AUNT JEMIMA STORY (1994)

Voices: Past Performances

Written and directed by David Woods

 After working as a maid for the Goodman family in the small town of New Glasgow NS, Dot Paris is hired by the Quaker Oats Company as ‘Aunt Jemima for the Maritimes’ (from the 1920’s-1960’s, the Quaker Oats Company hired Black women across North America to portray the stereotypical figure to promote company products). Dot travels to Maritime small towns giving product demonstrations and became a celebrity to local audiences.  Many who line up for her baking demonstrations actually believe she is the large, Black woman featured on Aunt Jemima product packaging. Eventually Dot is considered one of the best Aunt Jemima impersonators in North America and moves to the US where she continues portraying the character and also lands a few cameo appearances in Hollywood films.

 

The play traces Dot Paris’ return to New Glasgow in 1965 after her retirement from impersonating Aunt Jemima. She buys a house in the town’s white neighbourhood and spends her days reminiscing about her glory days as Aunt Jemima with a small circle of friends.
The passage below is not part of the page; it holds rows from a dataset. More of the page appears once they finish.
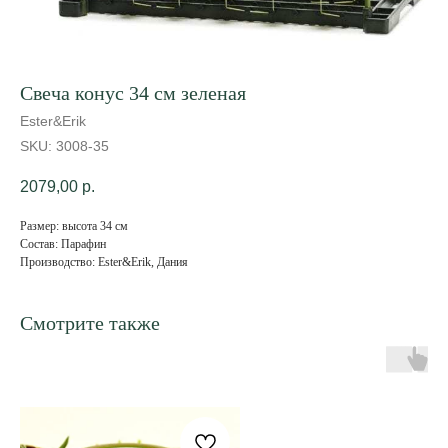
Свеча конус 34 см зеленая
Ester&Erik
SKU:
3008-35
2079,00
р.
Размер: высота 34 см
Состав: Парафин
Производство: Ester&Erik, Дания
Смотрите также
Occasionally she recreates her Aunt Jemima character for civic parades and special community events. But this is the 1960’s with the Black civil rights movement in full swing in the US. ‘Black is beautiful’ is the popular anthem of the new Black generation and there is an intolerance of the stereotypical depictions of Blacks on TV, in movies and on corporate products.

 

When a local Black journalist publishes an article exposing racism in New Glasgow (including mentioning the town’s racist adoration of Dot Paris’ Aunt Jemima), tensions rise between the town’s black and white populations and eventually there are a number of violent attacks on Black youths. Dot tries to remain above the fray and maintain her celebrity status with the town’s whites.  However her stance becomes complicated when her estranged son Jonathan (who she left in the care of her mother during her ‘Aunt Jemima days’) returns to New Glasgow to take part in a protest march organized by the town’s Black leaders.   During his first visit to his mother in years, the two argue over the causes of the conflict in the town (Dot blames young Black radicals).  Jonathan brings up her obsession with the Aunt Jemima character and tells her how damaging it was for him to grow up knowing she had valued playing that role over raising him.

 

After Jonathan leaves her house, Dot is tormented by truths told to her for the first time.  In the final scene she is struggling to remove a too large, too heavy framed photo print of her as Aunt Jemima that hung in her living room.  The photo which dominated her dining room, had been threatening to fall from the wall for years as it put too much weight on the nail that held it up. Now with the realization that she had become lost in her character, she begins to remove it from the wall and from her life.